### WORK TO BE COMPLETED
Down to the final line, print the records again exactly.

[Entries taken from a collection]
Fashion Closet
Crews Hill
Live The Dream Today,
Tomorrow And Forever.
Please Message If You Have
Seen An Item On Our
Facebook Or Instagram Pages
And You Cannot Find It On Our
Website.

### SOLUTION FOR THIS TASK
Fashion Closet
Crews Hill
Live The Dream Today,
Tomorrow And Forever.
Please Message If You Have
Seen An Item On Our
Facebook Or Instagram Pages
And You Cannot Find It On Our
Website.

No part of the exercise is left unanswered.